Quando si ha a che fare con un nuovo lavoro di Daniele Sepe si prova sempre un certo imbarazzo, perché dover recensire un lavoro dell’artista partenopeo, uno dei rari musicisti italiani della sua generazione – nel senso più completo del termine – significa confrontarsi, se non ogni volta con dei capolavori, con dei lavori di una vastità e di una completezza unici al mondo.
Il sassofonista, infatti, non solo ci ha abituato alla miscelazione di linguaggi ma anche alla ricerca di suoni particolari, poco conosciuti e provenienti da tutto il mondo, che lui riesce con enorme abilità a rielaborare e a metterci molto della sua impronta jazz-prog e funk.
La sconfinata curiosità per la miscelazione dei mondi e dunque dei diversi linguaggi artistici questa volta lo ha portato a confrontarsi con il disegno e con il fumetto.
“Canzoniere illustrato” è soprattutto un volume di 106 pagine nelle quali i 12 brani del disco sono accompagnati da altrettanti fumetti, che sono stati realizzati dai maestri del colore: Mauro Biani, Squaz, Kanjano, Akab, Kranti, Rosaria Cefalo, Shaone, Fulvio Cozza, Giuseppe Guida, Antonino Iuorio, Marcella Brancaforte, Tony Afeltra, Enzo Troiano, Giuseppe Guida, Luigi De Michele, mentre la copertina è stata affidata ad Altan.
I brani sono molto diversi tra loro, per origine, stile e provenienza. Ovviamente al centro dei pensieri di Sepe ci sono sempre gli sfruttati, i vessati, insomma non solo i proletari, ma tutto ciò che nel mondo è sottoproletariato e deviante rispetto ai benpensanti.

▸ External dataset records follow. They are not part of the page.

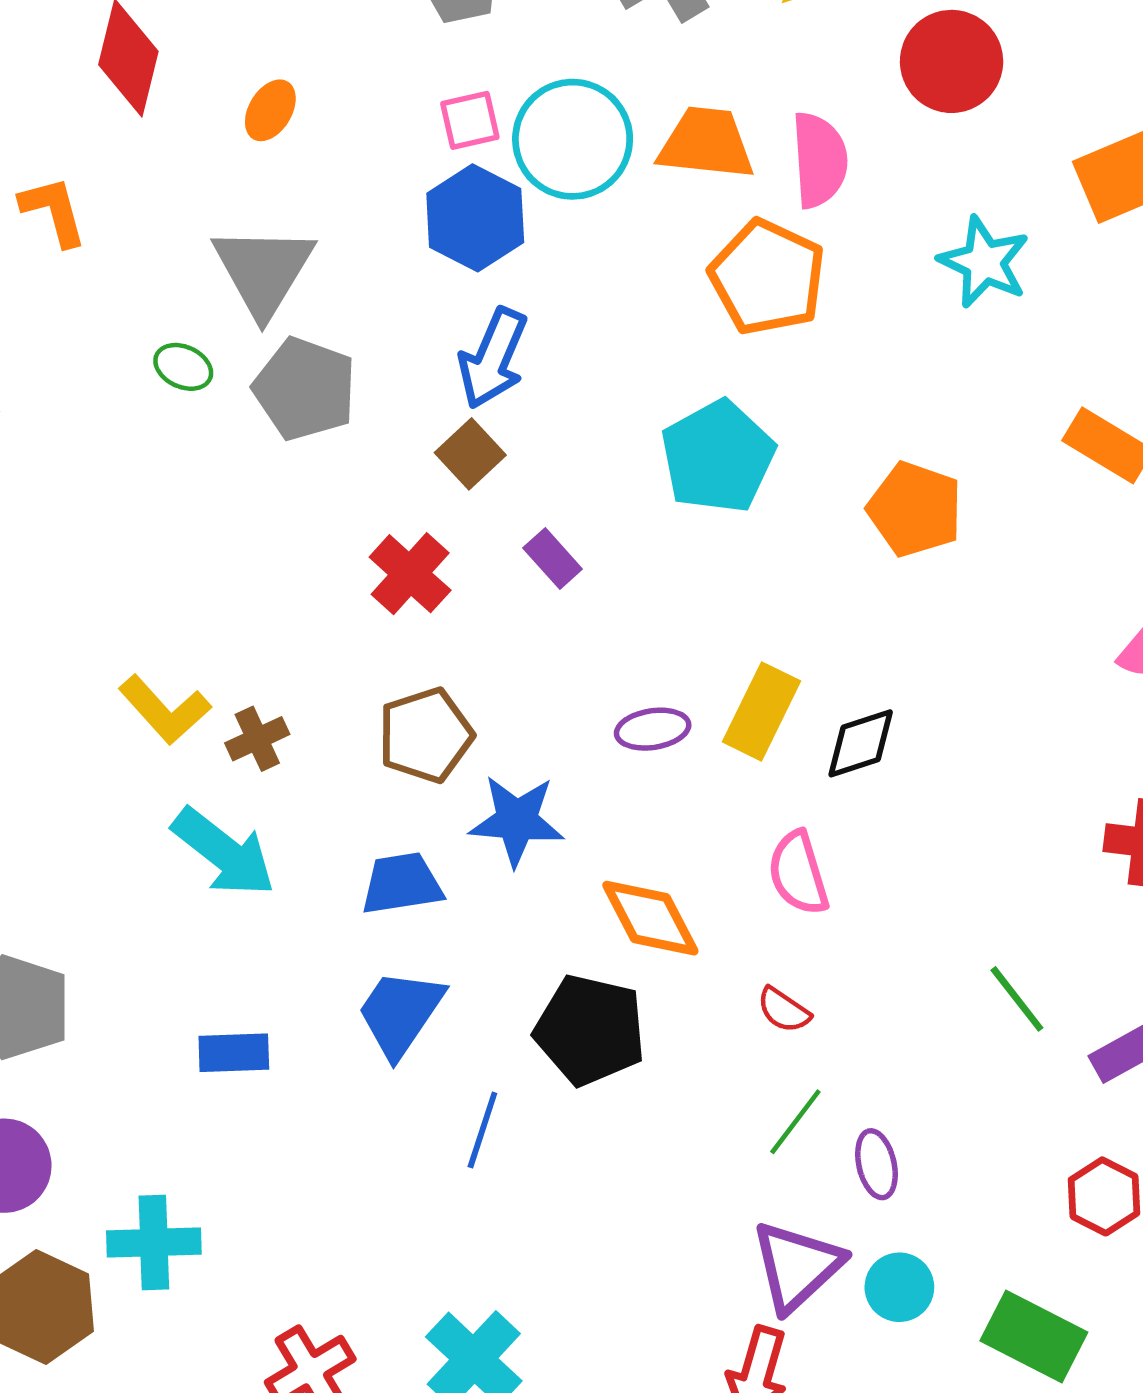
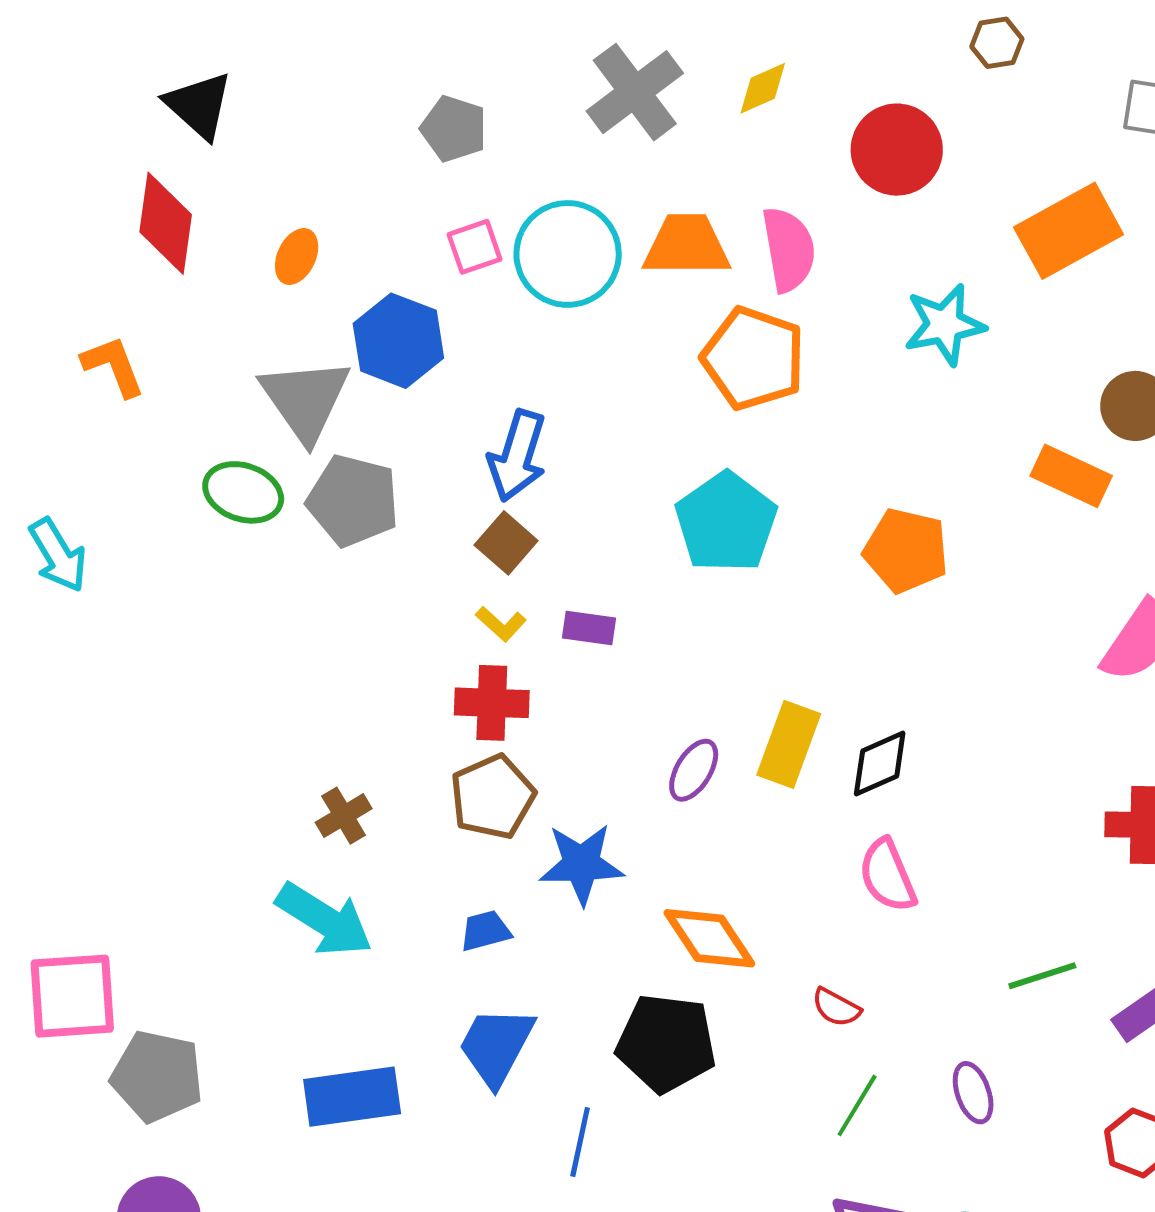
blue hexagon: (475, 218) -> (398, 341), moved
cyan star: (984, 262) -> (944, 325), turned -30
green ellipse: (183, 367) -> (243, 492), size x1.5
purple rectangle: (553, 558) -> (589, 628), turned -34
red cross: (410, 574) -> (492, 703), moved, turned -34
yellow L-shape: (165, 710) -> (501, 624), moved, size x0.6
purple ellipse: (653, 729) -> (694, 770), turned -44
pink semicircle: (798, 873) -> (887, 876), moved
blue trapezoid: (402, 884) -> (485, 931), size x0.7
green line: (1017, 999) -> (1042, 976), turned -64
blue rectangle: (234, 1053) -> (352, 1097), size x1.5
purple ellipse: (876, 1164) -> (973, 1093), moved

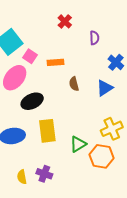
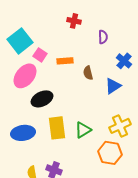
red cross: (65, 21) -> (74, 21), turned -32
brown semicircle: (74, 84) -> (88, 73), moved
green triangle: (78, 144) -> (83, 130), moved

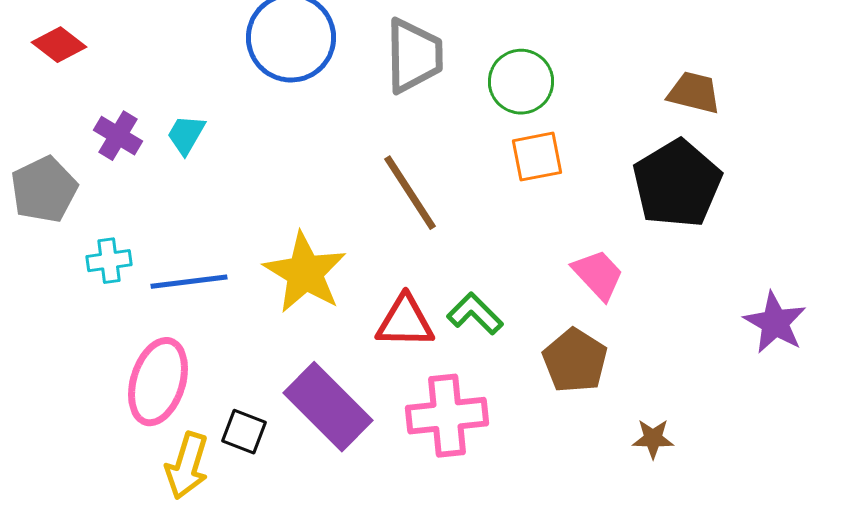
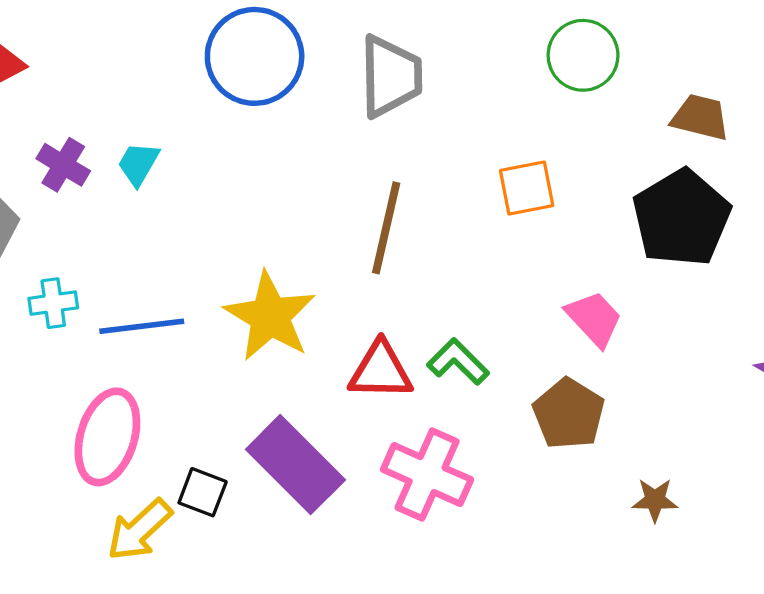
green circle: (521, 82) -> (583, 55), moved
brown line: (410, 193) -> (386, 228), turned 46
pink cross: (447, 416) -> (427, 475), turned 30
yellow arrow: (187, 466) -> (139, 530), turned 30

Come ogni vero Artista Sepe va alla ricerca di brani in cui l’autore si è posto nell’ottica dei protagonisti, così la melodia jazzata di “Bammenella ‘e’ copp’ ‘e quartieri”, di Raffaele Viviani, è la storia di una prostituta che ha fatto di tutto per difendere il suo protettore dalle forze dell’ordine.
Sulla stessa lunghezza d’onda si pone il tradizionale “Canto dei Filangeri”, rielaborato seguendo una storia di malavita napoletana il cui protagonista si vendica del magistrato per essere stato arrestato.
Gli schiavi dei nostri giorni, nell’opulento occidente, sono i migranti per cui Sepe dedica a questi la messicaneggiante “Despreciado me voy” di Juan Naverrete e Javier Solis.
L’unico brano non tradizionale e scritto di suo pugno, insieme a Paolo Romano, è “Fuori contesto”, nel quale il nostro lascia il sax per dedicarsi al computer programming, che sostiene, insieme alla chitarra di Marcello Giannini, la voce dello stesso Romano in un ragamuffin etnico, il cui tema è un’amara fotografia delle ingiustizie italiane contemporanee fatte di bung bunga, lobbisti e liberisti.
A modo suo Daniele Sepe omaggia i problemi che hanno attraversato e che stanno attraversando i Balcani con diversi tradizionali, si tratta dello jugoslavo “Ajde Jano”, di quello Romanì “Sin la tale iaca” (il più frizzante e ballabile) e di quello greco “L’incubo di Persefone”.